Like me many italians (good and smart ones that are not part of the actual
clientelistic system and are not able to get a good job) are leaving my
country. I also have a lot of friends that are deluded and do not plan to have
children, also because they can't get a decent salary to build a family.

I cannot tell if there is a casual link, though. Actually Italy is engulfed in
a media regime, where the prime minister own three major TV channels and
controls the three public ones. 80% of the people only get news form TV, and
TV is not telling the bad news. So there may be a link and I think that hope
for the future plays a big part, but I also think it's more than that.

I think that many things in the actual system contribute on the low birth
rate. About vatican I can tell you that they primarily look at italian society
and are very biased by their religion.

------
Flemlord
The article ends with this sentence:

> Now, Gotti Tedeschi confirmed, "the only way to rebuild economic-financial
> balance [in America] is austerity."

From wikipedia:

In economics, austerity is when a national government reduces its spending to
pay back creditors. Austerity is usually required when a government's fiscal
deficit spending is felt to be unsustainable.

Development projects, welfare programs and other social spending are common
areas of spending for cuts. In many countries, austerity measures have been
associated with short-term standard of living declines until economic
conditions improved once fiscal balance was achieved (such as in Canada under
Jean Chrétien, and Spain under Felipe González).

Private banks, or institutions like the International Monetary Fund (IMF), may
require that a country pursues an 'austerity policy' if it wants to re-finance
loans that are about to come due. The government may be asked to stop issuing
subsidies or to otherwise reduce public spending. When the IMF requires such a
policy, the terms are known as 'IMF conditionalities'.

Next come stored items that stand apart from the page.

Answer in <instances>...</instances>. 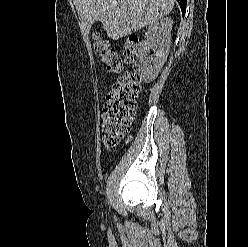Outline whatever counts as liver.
Returning <instances> with one entry per match:
<instances>
[{"instance_id":"liver-1","label":"liver","mask_w":248,"mask_h":247,"mask_svg":"<svg viewBox=\"0 0 248 247\" xmlns=\"http://www.w3.org/2000/svg\"><path fill=\"white\" fill-rule=\"evenodd\" d=\"M175 0H75L83 31L100 21L107 36L118 40L168 15Z\"/></svg>"}]
</instances>
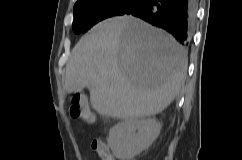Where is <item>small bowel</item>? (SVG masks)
Masks as SVG:
<instances>
[{
    "label": "small bowel",
    "instance_id": "c3829d8e",
    "mask_svg": "<svg viewBox=\"0 0 242 160\" xmlns=\"http://www.w3.org/2000/svg\"><path fill=\"white\" fill-rule=\"evenodd\" d=\"M92 147L94 148V142L92 143ZM101 148L96 149V152H99ZM105 160H115L112 156L106 158Z\"/></svg>",
    "mask_w": 242,
    "mask_h": 160
}]
</instances>
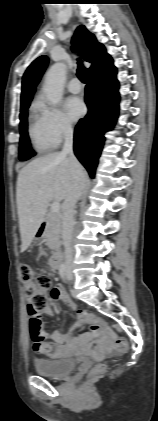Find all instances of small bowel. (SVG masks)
I'll return each mask as SVG.
<instances>
[{
	"label": "small bowel",
	"mask_w": 158,
	"mask_h": 421,
	"mask_svg": "<svg viewBox=\"0 0 158 421\" xmlns=\"http://www.w3.org/2000/svg\"><path fill=\"white\" fill-rule=\"evenodd\" d=\"M58 302H63L71 310L77 313V322L75 326L66 332L54 331L47 332L46 323L40 320L38 325H32L30 322L29 329L32 339L33 350L36 353L47 355L53 359L65 357L69 354V349L63 344L69 343L73 346H79L82 344L84 337H78L75 335L78 327L88 324L89 320L93 317L86 311L77 310L75 303L71 300L65 289L57 284L55 285L50 293V302L41 310L43 313L52 315L53 309ZM113 344V335L104 332L102 339L95 348L97 354H105L109 351Z\"/></svg>",
	"instance_id": "obj_1"
}]
</instances>
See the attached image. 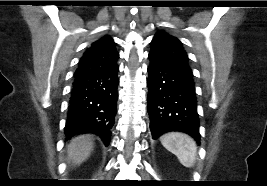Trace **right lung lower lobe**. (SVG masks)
Masks as SVG:
<instances>
[{"mask_svg": "<svg viewBox=\"0 0 267 186\" xmlns=\"http://www.w3.org/2000/svg\"><path fill=\"white\" fill-rule=\"evenodd\" d=\"M118 71L116 61L74 74L65 126L66 139L94 133L108 146L116 114Z\"/></svg>", "mask_w": 267, "mask_h": 186, "instance_id": "obj_1", "label": "right lung lower lobe"}]
</instances>
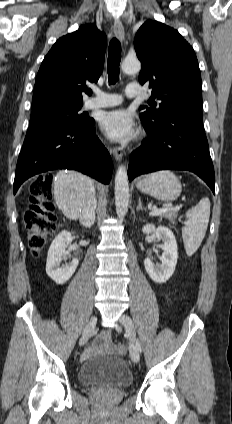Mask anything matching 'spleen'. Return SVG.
<instances>
[{
  "mask_svg": "<svg viewBox=\"0 0 232 424\" xmlns=\"http://www.w3.org/2000/svg\"><path fill=\"white\" fill-rule=\"evenodd\" d=\"M210 217V200L205 197L186 212L187 222L182 228V238L188 256H192L201 245Z\"/></svg>",
  "mask_w": 232,
  "mask_h": 424,
  "instance_id": "3e777b00",
  "label": "spleen"
}]
</instances>
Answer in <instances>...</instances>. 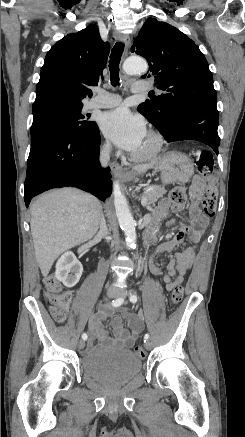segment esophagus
<instances>
[{
	"instance_id": "obj_1",
	"label": "esophagus",
	"mask_w": 245,
	"mask_h": 437,
	"mask_svg": "<svg viewBox=\"0 0 245 437\" xmlns=\"http://www.w3.org/2000/svg\"><path fill=\"white\" fill-rule=\"evenodd\" d=\"M115 37L117 40L125 44V53H126L130 42L129 36L123 33H116ZM110 167L115 175L123 174V169L117 162H112Z\"/></svg>"
}]
</instances>
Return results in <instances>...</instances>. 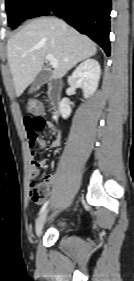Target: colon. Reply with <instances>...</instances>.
<instances>
[{
    "label": "colon",
    "mask_w": 134,
    "mask_h": 281,
    "mask_svg": "<svg viewBox=\"0 0 134 281\" xmlns=\"http://www.w3.org/2000/svg\"><path fill=\"white\" fill-rule=\"evenodd\" d=\"M41 103L36 100H31L28 103V110L32 113H39L41 111ZM47 193V186L44 183L31 182L30 197L34 202L40 203L43 201Z\"/></svg>",
    "instance_id": "obj_1"
}]
</instances>
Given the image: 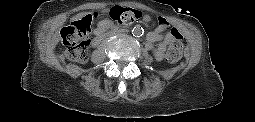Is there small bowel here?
<instances>
[{
  "instance_id": "obj_1",
  "label": "small bowel",
  "mask_w": 255,
  "mask_h": 122,
  "mask_svg": "<svg viewBox=\"0 0 255 122\" xmlns=\"http://www.w3.org/2000/svg\"><path fill=\"white\" fill-rule=\"evenodd\" d=\"M145 21H150V18L146 17ZM158 23V27L148 33L145 48L148 51H152L157 60H161L164 57L167 46L173 43L176 38L172 30L164 33L168 27V22L165 19L159 18ZM154 43H158L157 47H154Z\"/></svg>"
}]
</instances>
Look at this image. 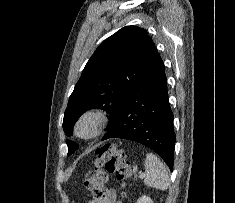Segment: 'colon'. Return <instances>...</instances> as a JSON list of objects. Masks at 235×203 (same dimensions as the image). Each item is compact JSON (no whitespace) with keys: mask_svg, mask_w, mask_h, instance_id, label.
Masks as SVG:
<instances>
[{"mask_svg":"<svg viewBox=\"0 0 235 203\" xmlns=\"http://www.w3.org/2000/svg\"><path fill=\"white\" fill-rule=\"evenodd\" d=\"M131 173L125 152L113 144H104L96 150L95 166L85 175L83 185L93 198L100 199L106 194L109 174H115L124 184Z\"/></svg>","mask_w":235,"mask_h":203,"instance_id":"1","label":"colon"}]
</instances>
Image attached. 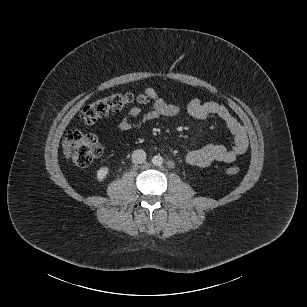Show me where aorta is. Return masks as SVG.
<instances>
[{"label":"aorta","instance_id":"1","mask_svg":"<svg viewBox=\"0 0 307 307\" xmlns=\"http://www.w3.org/2000/svg\"><path fill=\"white\" fill-rule=\"evenodd\" d=\"M163 157L160 155H155L152 157V164L155 166H161L163 164Z\"/></svg>","mask_w":307,"mask_h":307}]
</instances>
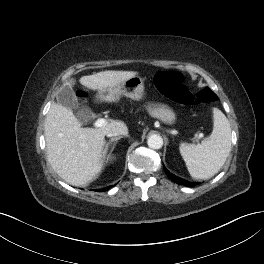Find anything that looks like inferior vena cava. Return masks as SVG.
I'll return each instance as SVG.
<instances>
[{"label": "inferior vena cava", "instance_id": "obj_1", "mask_svg": "<svg viewBox=\"0 0 264 264\" xmlns=\"http://www.w3.org/2000/svg\"><path fill=\"white\" fill-rule=\"evenodd\" d=\"M128 132L124 131V130H119V131H109L107 132V137H116V136H120V135H127Z\"/></svg>", "mask_w": 264, "mask_h": 264}]
</instances>
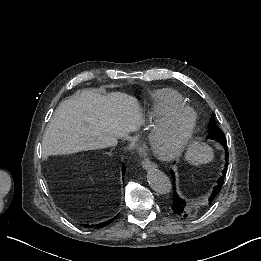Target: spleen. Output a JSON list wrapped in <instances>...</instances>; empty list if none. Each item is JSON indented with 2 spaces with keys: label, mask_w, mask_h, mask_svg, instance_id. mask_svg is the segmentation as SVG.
Masks as SVG:
<instances>
[{
  "label": "spleen",
  "mask_w": 261,
  "mask_h": 261,
  "mask_svg": "<svg viewBox=\"0 0 261 261\" xmlns=\"http://www.w3.org/2000/svg\"><path fill=\"white\" fill-rule=\"evenodd\" d=\"M214 158V152L211 146L198 143L196 141L191 142L188 145L185 153V159L189 164L198 166L200 164H207Z\"/></svg>",
  "instance_id": "spleen-1"
}]
</instances>
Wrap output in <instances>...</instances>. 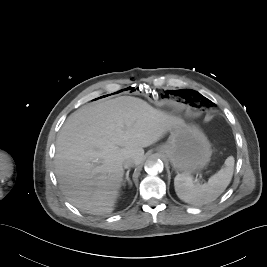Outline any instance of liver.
Segmentation results:
<instances>
[{"instance_id": "obj_1", "label": "liver", "mask_w": 267, "mask_h": 267, "mask_svg": "<svg viewBox=\"0 0 267 267\" xmlns=\"http://www.w3.org/2000/svg\"><path fill=\"white\" fill-rule=\"evenodd\" d=\"M184 124L130 96L81 107L57 138L54 164L63 194L87 213H111L123 181V161L130 158L139 165L144 147Z\"/></svg>"}]
</instances>
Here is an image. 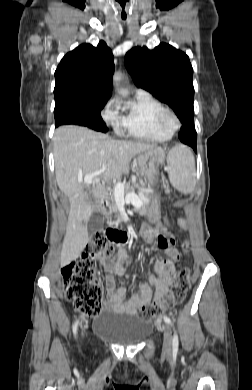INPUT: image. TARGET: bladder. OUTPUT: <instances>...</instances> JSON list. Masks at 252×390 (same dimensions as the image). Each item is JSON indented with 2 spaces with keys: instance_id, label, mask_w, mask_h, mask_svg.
<instances>
[{
  "instance_id": "1",
  "label": "bladder",
  "mask_w": 252,
  "mask_h": 390,
  "mask_svg": "<svg viewBox=\"0 0 252 390\" xmlns=\"http://www.w3.org/2000/svg\"><path fill=\"white\" fill-rule=\"evenodd\" d=\"M149 323L136 315H105L94 321L93 333L119 345H136L150 333Z\"/></svg>"
}]
</instances>
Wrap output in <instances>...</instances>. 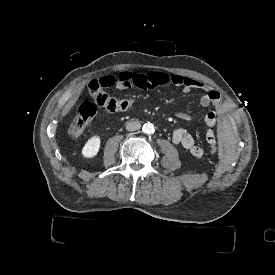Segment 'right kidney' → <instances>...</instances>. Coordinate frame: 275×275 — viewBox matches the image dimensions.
Returning <instances> with one entry per match:
<instances>
[{
  "label": "right kidney",
  "mask_w": 275,
  "mask_h": 275,
  "mask_svg": "<svg viewBox=\"0 0 275 275\" xmlns=\"http://www.w3.org/2000/svg\"><path fill=\"white\" fill-rule=\"evenodd\" d=\"M100 148V137L93 136L91 137L82 149V155L86 158H91L97 155Z\"/></svg>",
  "instance_id": "right-kidney-1"
}]
</instances>
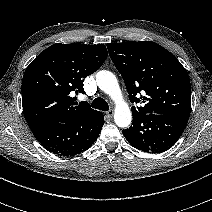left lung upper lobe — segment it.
Returning a JSON list of instances; mask_svg holds the SVG:
<instances>
[{
	"instance_id": "left-lung-upper-lobe-1",
	"label": "left lung upper lobe",
	"mask_w": 212,
	"mask_h": 212,
	"mask_svg": "<svg viewBox=\"0 0 212 212\" xmlns=\"http://www.w3.org/2000/svg\"><path fill=\"white\" fill-rule=\"evenodd\" d=\"M109 55L122 75L133 116L167 114L189 118L191 86L185 68L164 47L152 41L107 44Z\"/></svg>"
}]
</instances>
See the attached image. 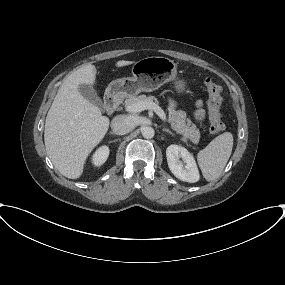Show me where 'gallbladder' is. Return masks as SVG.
Here are the masks:
<instances>
[{
  "label": "gallbladder",
  "instance_id": "obj_1",
  "mask_svg": "<svg viewBox=\"0 0 285 285\" xmlns=\"http://www.w3.org/2000/svg\"><path fill=\"white\" fill-rule=\"evenodd\" d=\"M80 94L87 99L88 101L92 102L101 110L104 109L103 102L100 97L97 95L95 89L91 85L82 84L78 88Z\"/></svg>",
  "mask_w": 285,
  "mask_h": 285
}]
</instances>
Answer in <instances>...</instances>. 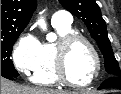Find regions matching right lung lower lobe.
<instances>
[{
    "mask_svg": "<svg viewBox=\"0 0 121 94\" xmlns=\"http://www.w3.org/2000/svg\"><path fill=\"white\" fill-rule=\"evenodd\" d=\"M5 78L10 79V80H14L15 79L13 77H5Z\"/></svg>",
    "mask_w": 121,
    "mask_h": 94,
    "instance_id": "right-lung-lower-lobe-1",
    "label": "right lung lower lobe"
}]
</instances>
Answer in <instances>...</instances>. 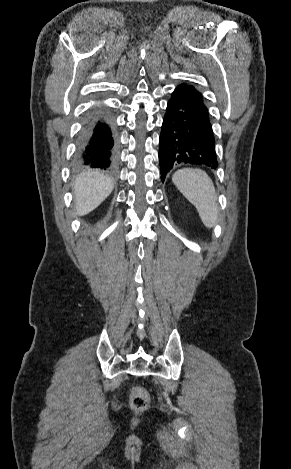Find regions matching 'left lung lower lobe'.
Returning <instances> with one entry per match:
<instances>
[{
	"instance_id": "left-lung-lower-lobe-1",
	"label": "left lung lower lobe",
	"mask_w": 291,
	"mask_h": 469,
	"mask_svg": "<svg viewBox=\"0 0 291 469\" xmlns=\"http://www.w3.org/2000/svg\"><path fill=\"white\" fill-rule=\"evenodd\" d=\"M162 182L179 164L216 169L215 139L203 97L193 85L177 86L168 101L159 140Z\"/></svg>"
}]
</instances>
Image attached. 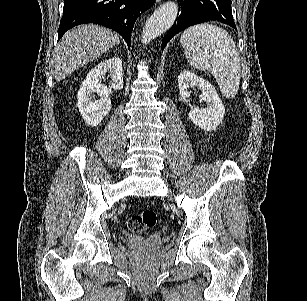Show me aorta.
Listing matches in <instances>:
<instances>
[{
	"label": "aorta",
	"instance_id": "762f6f07",
	"mask_svg": "<svg viewBox=\"0 0 307 301\" xmlns=\"http://www.w3.org/2000/svg\"><path fill=\"white\" fill-rule=\"evenodd\" d=\"M178 14V4L174 0L163 2L159 8L154 10L153 14L147 18L141 36V42L147 44L151 38L160 36L166 32L176 20Z\"/></svg>",
	"mask_w": 307,
	"mask_h": 301
}]
</instances>
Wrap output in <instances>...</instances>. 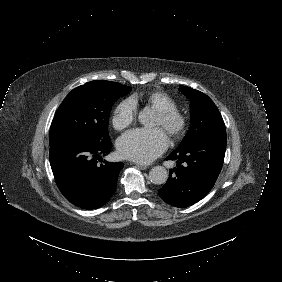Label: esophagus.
<instances>
[{"mask_svg": "<svg viewBox=\"0 0 282 282\" xmlns=\"http://www.w3.org/2000/svg\"><path fill=\"white\" fill-rule=\"evenodd\" d=\"M136 166H137L139 169H141V170L147 169V166L142 165V164H136Z\"/></svg>", "mask_w": 282, "mask_h": 282, "instance_id": "1", "label": "esophagus"}]
</instances>
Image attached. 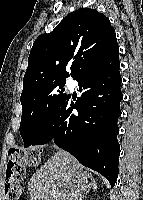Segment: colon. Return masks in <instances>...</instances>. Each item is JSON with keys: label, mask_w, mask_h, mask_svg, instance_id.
<instances>
[{"label": "colon", "mask_w": 143, "mask_h": 200, "mask_svg": "<svg viewBox=\"0 0 143 200\" xmlns=\"http://www.w3.org/2000/svg\"><path fill=\"white\" fill-rule=\"evenodd\" d=\"M41 151L38 149H14L9 152L6 165L4 200H19L20 182L24 179L27 166L39 163Z\"/></svg>", "instance_id": "5ec220e1"}]
</instances>
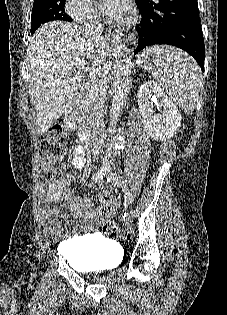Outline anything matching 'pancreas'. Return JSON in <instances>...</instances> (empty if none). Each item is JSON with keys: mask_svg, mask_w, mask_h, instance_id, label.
I'll list each match as a JSON object with an SVG mask.
<instances>
[{"mask_svg": "<svg viewBox=\"0 0 227 315\" xmlns=\"http://www.w3.org/2000/svg\"><path fill=\"white\" fill-rule=\"evenodd\" d=\"M98 97V91H96L94 94H88L84 101V110L81 111V119L83 121V124H90L91 119L93 117L92 110L94 108L95 100Z\"/></svg>", "mask_w": 227, "mask_h": 315, "instance_id": "pancreas-1", "label": "pancreas"}]
</instances>
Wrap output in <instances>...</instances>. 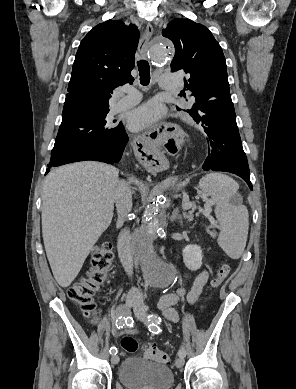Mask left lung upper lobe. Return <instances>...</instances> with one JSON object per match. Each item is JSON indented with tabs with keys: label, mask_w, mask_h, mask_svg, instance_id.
Returning <instances> with one entry per match:
<instances>
[{
	"label": "left lung upper lobe",
	"mask_w": 296,
	"mask_h": 389,
	"mask_svg": "<svg viewBox=\"0 0 296 389\" xmlns=\"http://www.w3.org/2000/svg\"><path fill=\"white\" fill-rule=\"evenodd\" d=\"M162 35L175 46L171 71L185 74V87L195 100L187 112L200 123L208 107L231 96L222 48L207 27L189 19H174Z\"/></svg>",
	"instance_id": "1"
}]
</instances>
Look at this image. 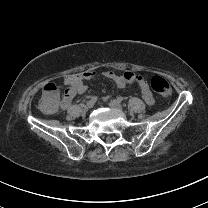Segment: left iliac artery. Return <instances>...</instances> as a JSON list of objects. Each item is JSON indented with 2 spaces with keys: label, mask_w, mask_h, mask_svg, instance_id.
<instances>
[{
  "label": "left iliac artery",
  "mask_w": 208,
  "mask_h": 208,
  "mask_svg": "<svg viewBox=\"0 0 208 208\" xmlns=\"http://www.w3.org/2000/svg\"><path fill=\"white\" fill-rule=\"evenodd\" d=\"M117 101L118 102H122L123 101V97H117Z\"/></svg>",
  "instance_id": "1"
}]
</instances>
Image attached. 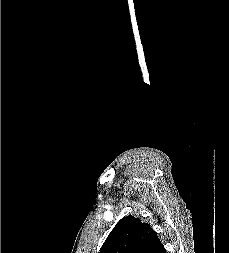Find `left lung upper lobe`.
Masks as SVG:
<instances>
[{
  "label": "left lung upper lobe",
  "instance_id": "5c2ea615",
  "mask_svg": "<svg viewBox=\"0 0 229 253\" xmlns=\"http://www.w3.org/2000/svg\"><path fill=\"white\" fill-rule=\"evenodd\" d=\"M161 244L149 224L127 216L115 225L99 253H155Z\"/></svg>",
  "mask_w": 229,
  "mask_h": 253
}]
</instances>
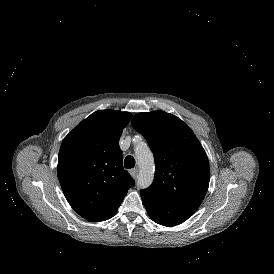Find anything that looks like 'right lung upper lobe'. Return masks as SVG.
<instances>
[{
  "label": "right lung upper lobe",
  "instance_id": "1",
  "mask_svg": "<svg viewBox=\"0 0 274 274\" xmlns=\"http://www.w3.org/2000/svg\"><path fill=\"white\" fill-rule=\"evenodd\" d=\"M132 115L99 110L63 140L57 175L71 207L83 218L100 222L113 217L135 182L123 168L119 138Z\"/></svg>",
  "mask_w": 274,
  "mask_h": 274
}]
</instances>
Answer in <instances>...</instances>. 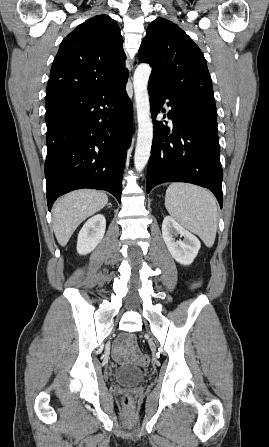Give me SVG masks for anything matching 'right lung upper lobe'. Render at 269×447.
<instances>
[{
	"instance_id": "obj_1",
	"label": "right lung upper lobe",
	"mask_w": 269,
	"mask_h": 447,
	"mask_svg": "<svg viewBox=\"0 0 269 447\" xmlns=\"http://www.w3.org/2000/svg\"><path fill=\"white\" fill-rule=\"evenodd\" d=\"M117 23L98 15L79 25L60 44L46 94L93 89L128 75Z\"/></svg>"
}]
</instances>
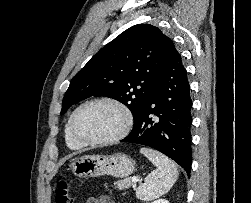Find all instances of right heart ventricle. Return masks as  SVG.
<instances>
[{
    "mask_svg": "<svg viewBox=\"0 0 251 203\" xmlns=\"http://www.w3.org/2000/svg\"><path fill=\"white\" fill-rule=\"evenodd\" d=\"M69 120L66 122L65 128H64V137H65V141L67 146L72 149V150H79L81 148H83L85 145L81 144L80 142H78L71 134L70 132V128H69Z\"/></svg>",
    "mask_w": 251,
    "mask_h": 203,
    "instance_id": "right-heart-ventricle-1",
    "label": "right heart ventricle"
}]
</instances>
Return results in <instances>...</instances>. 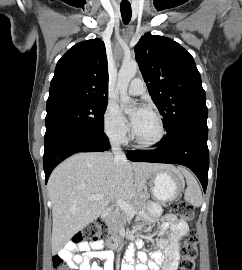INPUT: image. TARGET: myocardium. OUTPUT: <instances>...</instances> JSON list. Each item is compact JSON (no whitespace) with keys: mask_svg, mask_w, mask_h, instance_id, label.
Returning a JSON list of instances; mask_svg holds the SVG:
<instances>
[{"mask_svg":"<svg viewBox=\"0 0 242 270\" xmlns=\"http://www.w3.org/2000/svg\"><path fill=\"white\" fill-rule=\"evenodd\" d=\"M149 112L156 118L159 127L158 136L152 141H141L136 138L134 129L132 130V141L138 148L150 149L160 145L166 136V127L161 114L155 110H149Z\"/></svg>","mask_w":242,"mask_h":270,"instance_id":"1","label":"myocardium"}]
</instances>
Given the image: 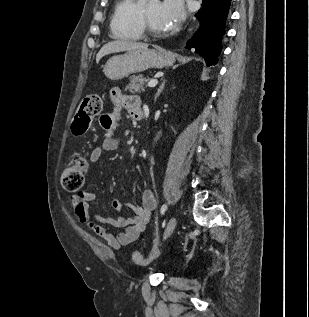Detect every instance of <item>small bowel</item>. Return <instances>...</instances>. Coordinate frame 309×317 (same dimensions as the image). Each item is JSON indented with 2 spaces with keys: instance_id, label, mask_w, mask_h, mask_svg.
Returning a JSON list of instances; mask_svg holds the SVG:
<instances>
[{
  "instance_id": "small-bowel-1",
  "label": "small bowel",
  "mask_w": 309,
  "mask_h": 317,
  "mask_svg": "<svg viewBox=\"0 0 309 317\" xmlns=\"http://www.w3.org/2000/svg\"><path fill=\"white\" fill-rule=\"evenodd\" d=\"M110 99L114 106L111 113L100 117V125L104 131L102 144L96 147L90 154V161L96 162L104 152H110L118 147L119 139L116 134V127L120 119L122 110H127L134 120H140L143 114L141 100L137 96L127 95L119 88L110 91ZM96 200V194L91 191H79L70 198L72 210L77 220L88 226L95 234L103 239L107 245L118 250L122 246L136 243L146 225L148 224L151 213L156 207V199L150 190H144L141 195V204H122L118 200L112 201V208L121 211L127 209L132 212L131 216L105 217L100 214L89 213V205ZM105 225L115 228H123L119 233H113Z\"/></svg>"
}]
</instances>
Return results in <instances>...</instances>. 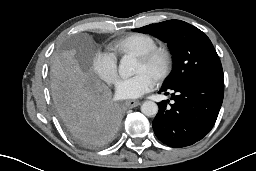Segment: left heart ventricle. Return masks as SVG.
I'll return each instance as SVG.
<instances>
[{
	"mask_svg": "<svg viewBox=\"0 0 256 171\" xmlns=\"http://www.w3.org/2000/svg\"><path fill=\"white\" fill-rule=\"evenodd\" d=\"M156 69H157V66H147L138 60L135 72L136 73H146L153 79Z\"/></svg>",
	"mask_w": 256,
	"mask_h": 171,
	"instance_id": "b2bd125f",
	"label": "left heart ventricle"
}]
</instances>
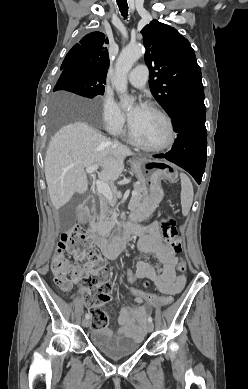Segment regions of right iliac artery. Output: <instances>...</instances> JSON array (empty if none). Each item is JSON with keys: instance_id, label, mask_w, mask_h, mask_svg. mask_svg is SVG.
Instances as JSON below:
<instances>
[{"instance_id": "obj_1", "label": "right iliac artery", "mask_w": 248, "mask_h": 389, "mask_svg": "<svg viewBox=\"0 0 248 389\" xmlns=\"http://www.w3.org/2000/svg\"><path fill=\"white\" fill-rule=\"evenodd\" d=\"M85 318L89 319V318H90V315H89V314H86V315H85Z\"/></svg>"}]
</instances>
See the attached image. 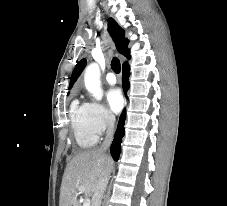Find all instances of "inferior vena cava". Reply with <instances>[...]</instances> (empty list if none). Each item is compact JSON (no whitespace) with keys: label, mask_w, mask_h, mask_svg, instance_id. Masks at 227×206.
<instances>
[{"label":"inferior vena cava","mask_w":227,"mask_h":206,"mask_svg":"<svg viewBox=\"0 0 227 206\" xmlns=\"http://www.w3.org/2000/svg\"><path fill=\"white\" fill-rule=\"evenodd\" d=\"M114 124H115V117H114V115L109 114L106 138H105L103 144L101 145V147L98 149L102 153H105V151L109 148V146L112 142ZM107 184H108V176L103 175L101 177V179L99 180V182L96 186L95 192L93 194L94 206L101 205V200H102L104 191L106 190Z\"/></svg>","instance_id":"inferior-vena-cava-1"}]
</instances>
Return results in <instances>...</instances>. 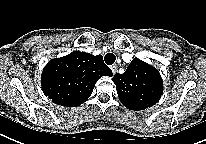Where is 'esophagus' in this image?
I'll use <instances>...</instances> for the list:
<instances>
[{
	"mask_svg": "<svg viewBox=\"0 0 206 144\" xmlns=\"http://www.w3.org/2000/svg\"><path fill=\"white\" fill-rule=\"evenodd\" d=\"M110 68L112 70V73L115 74L116 70H117V66L116 65H111Z\"/></svg>",
	"mask_w": 206,
	"mask_h": 144,
	"instance_id": "obj_1",
	"label": "esophagus"
}]
</instances>
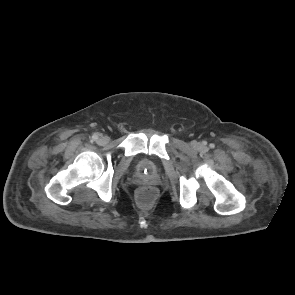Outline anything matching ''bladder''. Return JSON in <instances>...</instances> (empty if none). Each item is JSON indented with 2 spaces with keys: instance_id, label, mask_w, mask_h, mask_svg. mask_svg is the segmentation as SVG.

Austerity programs are frequently controversial, as they have an impact on the
poorest segments of the population and often lead to a wider separation
between the rich and poor. In many situations, austerity programs are imposed
on countries that were previously under dictatorial regimes, leading to
criticism that populations are forced to repay the debts of their oppressors.

------
rbanffy
A low birth rate is not surprising in the Vatican, but they will have some
trouble increasing it.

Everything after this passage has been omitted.